The image below shows the original unconnected graph (left) and with linker lines (middle) as before, with the right panel showing (in green) the connectivity additions.

Example image showing linker lines and connectivity additions

This method shortens the draw time considerably at the expense of extending the processing time. It would be possible to postpone this optimization to the drawing phase, adding the bridges in the background so the delay is less noticeable.

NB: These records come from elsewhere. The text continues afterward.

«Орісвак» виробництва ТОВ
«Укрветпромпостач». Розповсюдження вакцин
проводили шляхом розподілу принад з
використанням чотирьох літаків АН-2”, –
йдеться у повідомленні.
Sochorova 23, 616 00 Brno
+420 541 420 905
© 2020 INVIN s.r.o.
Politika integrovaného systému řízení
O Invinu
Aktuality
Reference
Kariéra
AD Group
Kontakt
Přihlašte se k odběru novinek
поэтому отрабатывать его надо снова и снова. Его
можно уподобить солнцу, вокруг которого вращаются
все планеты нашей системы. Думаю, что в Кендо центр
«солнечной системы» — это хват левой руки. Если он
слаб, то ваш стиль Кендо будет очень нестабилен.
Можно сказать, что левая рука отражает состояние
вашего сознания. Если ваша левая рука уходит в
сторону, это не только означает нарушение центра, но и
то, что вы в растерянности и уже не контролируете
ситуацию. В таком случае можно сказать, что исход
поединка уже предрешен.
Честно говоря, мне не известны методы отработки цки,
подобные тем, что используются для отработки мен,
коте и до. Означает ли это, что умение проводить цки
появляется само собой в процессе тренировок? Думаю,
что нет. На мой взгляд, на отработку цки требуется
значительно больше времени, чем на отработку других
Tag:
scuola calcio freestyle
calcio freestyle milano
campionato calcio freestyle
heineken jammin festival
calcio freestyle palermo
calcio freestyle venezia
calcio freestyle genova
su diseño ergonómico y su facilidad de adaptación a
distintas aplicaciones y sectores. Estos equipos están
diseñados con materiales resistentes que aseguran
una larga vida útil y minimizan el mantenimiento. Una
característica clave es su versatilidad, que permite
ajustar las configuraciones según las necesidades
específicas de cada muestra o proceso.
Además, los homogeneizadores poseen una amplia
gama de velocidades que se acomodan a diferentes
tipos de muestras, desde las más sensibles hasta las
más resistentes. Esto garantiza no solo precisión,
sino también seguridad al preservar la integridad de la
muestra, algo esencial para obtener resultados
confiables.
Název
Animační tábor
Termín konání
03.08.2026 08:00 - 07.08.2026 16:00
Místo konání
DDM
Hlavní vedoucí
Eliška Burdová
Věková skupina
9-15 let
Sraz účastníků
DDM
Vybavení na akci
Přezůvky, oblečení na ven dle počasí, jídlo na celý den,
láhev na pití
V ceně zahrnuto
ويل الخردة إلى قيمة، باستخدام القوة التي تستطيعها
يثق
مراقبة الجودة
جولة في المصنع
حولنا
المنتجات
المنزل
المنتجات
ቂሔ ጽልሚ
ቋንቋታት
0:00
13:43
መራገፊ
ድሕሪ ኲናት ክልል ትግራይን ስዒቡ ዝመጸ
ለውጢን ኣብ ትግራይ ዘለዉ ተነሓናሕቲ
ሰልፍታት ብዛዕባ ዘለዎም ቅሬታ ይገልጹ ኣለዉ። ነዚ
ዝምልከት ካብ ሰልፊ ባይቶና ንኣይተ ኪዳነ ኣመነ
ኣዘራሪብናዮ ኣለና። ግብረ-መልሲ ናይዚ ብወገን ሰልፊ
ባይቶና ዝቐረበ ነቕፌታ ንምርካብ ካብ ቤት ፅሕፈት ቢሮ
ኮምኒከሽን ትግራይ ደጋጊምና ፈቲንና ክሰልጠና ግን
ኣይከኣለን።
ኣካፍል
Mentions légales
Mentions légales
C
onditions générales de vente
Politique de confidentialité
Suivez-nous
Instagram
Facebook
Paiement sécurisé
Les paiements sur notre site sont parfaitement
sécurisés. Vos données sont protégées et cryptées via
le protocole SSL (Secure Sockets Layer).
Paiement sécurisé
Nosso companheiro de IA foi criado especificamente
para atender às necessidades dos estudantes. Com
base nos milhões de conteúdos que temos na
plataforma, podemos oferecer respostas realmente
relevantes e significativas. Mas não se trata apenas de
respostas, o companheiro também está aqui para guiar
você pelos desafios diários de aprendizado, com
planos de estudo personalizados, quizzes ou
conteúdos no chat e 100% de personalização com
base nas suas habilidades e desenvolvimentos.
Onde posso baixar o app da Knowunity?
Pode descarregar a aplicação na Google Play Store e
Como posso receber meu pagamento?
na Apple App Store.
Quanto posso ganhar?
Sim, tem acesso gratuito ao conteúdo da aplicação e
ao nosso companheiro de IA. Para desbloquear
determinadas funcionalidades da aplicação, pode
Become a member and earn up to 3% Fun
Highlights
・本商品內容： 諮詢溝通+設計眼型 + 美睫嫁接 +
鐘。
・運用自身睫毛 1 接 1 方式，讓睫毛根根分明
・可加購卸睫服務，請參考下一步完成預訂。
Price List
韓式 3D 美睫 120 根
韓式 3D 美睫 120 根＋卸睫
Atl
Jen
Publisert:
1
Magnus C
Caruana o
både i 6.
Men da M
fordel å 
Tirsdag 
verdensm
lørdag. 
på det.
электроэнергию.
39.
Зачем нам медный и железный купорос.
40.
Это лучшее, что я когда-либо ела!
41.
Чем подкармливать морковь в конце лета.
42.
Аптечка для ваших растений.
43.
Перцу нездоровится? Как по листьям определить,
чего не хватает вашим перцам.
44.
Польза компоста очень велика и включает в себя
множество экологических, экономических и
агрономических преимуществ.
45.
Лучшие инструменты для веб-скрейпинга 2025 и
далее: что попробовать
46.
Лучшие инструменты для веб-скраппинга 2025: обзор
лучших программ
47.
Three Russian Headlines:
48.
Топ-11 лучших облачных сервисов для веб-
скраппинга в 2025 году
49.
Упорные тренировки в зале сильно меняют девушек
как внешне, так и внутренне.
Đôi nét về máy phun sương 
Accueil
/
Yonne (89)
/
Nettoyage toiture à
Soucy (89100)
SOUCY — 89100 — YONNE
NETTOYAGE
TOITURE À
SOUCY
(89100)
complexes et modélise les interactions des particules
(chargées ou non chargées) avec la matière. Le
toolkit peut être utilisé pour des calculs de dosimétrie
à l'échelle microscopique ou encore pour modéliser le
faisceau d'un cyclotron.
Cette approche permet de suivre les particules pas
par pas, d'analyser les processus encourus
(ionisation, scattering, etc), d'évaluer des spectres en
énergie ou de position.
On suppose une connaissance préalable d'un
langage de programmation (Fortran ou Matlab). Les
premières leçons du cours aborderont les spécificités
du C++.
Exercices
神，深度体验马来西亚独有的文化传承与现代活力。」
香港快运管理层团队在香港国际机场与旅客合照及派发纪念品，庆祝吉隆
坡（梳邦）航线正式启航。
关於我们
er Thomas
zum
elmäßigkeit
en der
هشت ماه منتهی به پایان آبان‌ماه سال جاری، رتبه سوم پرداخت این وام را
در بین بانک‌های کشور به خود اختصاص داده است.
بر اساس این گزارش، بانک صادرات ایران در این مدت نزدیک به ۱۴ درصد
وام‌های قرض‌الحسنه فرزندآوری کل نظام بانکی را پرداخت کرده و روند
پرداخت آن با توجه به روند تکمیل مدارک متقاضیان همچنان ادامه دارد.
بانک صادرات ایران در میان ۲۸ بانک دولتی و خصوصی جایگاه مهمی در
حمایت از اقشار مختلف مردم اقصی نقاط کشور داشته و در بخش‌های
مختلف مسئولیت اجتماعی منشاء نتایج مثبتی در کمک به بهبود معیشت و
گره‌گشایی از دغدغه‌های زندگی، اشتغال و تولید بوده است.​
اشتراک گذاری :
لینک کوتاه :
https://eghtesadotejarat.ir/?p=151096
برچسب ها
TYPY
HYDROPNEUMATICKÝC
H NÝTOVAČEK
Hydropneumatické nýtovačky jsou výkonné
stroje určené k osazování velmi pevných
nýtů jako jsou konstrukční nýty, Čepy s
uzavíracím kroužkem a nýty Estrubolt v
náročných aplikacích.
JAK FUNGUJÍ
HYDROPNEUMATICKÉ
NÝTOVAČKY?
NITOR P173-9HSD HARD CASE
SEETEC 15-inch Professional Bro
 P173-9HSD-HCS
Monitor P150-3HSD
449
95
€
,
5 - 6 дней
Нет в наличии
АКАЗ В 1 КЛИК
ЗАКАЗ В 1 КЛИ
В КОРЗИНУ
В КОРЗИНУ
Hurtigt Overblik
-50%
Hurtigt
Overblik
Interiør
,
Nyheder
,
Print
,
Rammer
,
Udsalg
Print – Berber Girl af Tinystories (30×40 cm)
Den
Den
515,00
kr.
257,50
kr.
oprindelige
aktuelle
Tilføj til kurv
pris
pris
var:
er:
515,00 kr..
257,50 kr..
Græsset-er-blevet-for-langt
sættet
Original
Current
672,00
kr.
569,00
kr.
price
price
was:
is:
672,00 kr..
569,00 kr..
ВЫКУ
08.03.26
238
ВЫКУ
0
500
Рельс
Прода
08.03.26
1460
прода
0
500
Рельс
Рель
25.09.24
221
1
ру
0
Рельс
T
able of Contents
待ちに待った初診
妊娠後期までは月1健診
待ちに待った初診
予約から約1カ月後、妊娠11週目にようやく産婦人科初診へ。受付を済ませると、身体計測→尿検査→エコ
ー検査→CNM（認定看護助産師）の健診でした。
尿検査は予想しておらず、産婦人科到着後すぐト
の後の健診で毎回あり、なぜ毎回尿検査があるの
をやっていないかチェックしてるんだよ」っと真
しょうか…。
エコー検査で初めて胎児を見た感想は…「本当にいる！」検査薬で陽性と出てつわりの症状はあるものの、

Calculating moves from the graph

We don’t optimise the route through the graph with a traveling-salesman like algorithm, so the resulting path can be quite daft.

python
from networkx.algorithms.shortest_paths.generic import shortest_path, shortest_path_length

def calculate_moves(G):
    """
    Calculate the moves neccessary to draw the provided graph.
    """

    # Take a copy of the input graphs nodes, so we can remove nodes as we go without affecting pathfinding.
    rgiant = list(Gc.nodes)

    n = 0
    start = (0, 0)

    def distance(n):
        # Note that start is modified by the loop.
        return math.sqrt(
            (n[0]-start[0])**2 +
            (n[1]-start[1])**2
        )

    while rgiant:
        n += 1
        dnode = min(rgiant, key=distance)
        rgiant.remove(dnode)

        path = shortest_path(G, start, dnode, weight='weight')
        last_node = start

        # Traverse the path, yield all the steps required to get there.
        for node in path[1:]:
            # Yield this step to draw it (x & y can be > 1), may require multiple steps.
            yield (node[0] - last_node[0], node[1] - last_node[1])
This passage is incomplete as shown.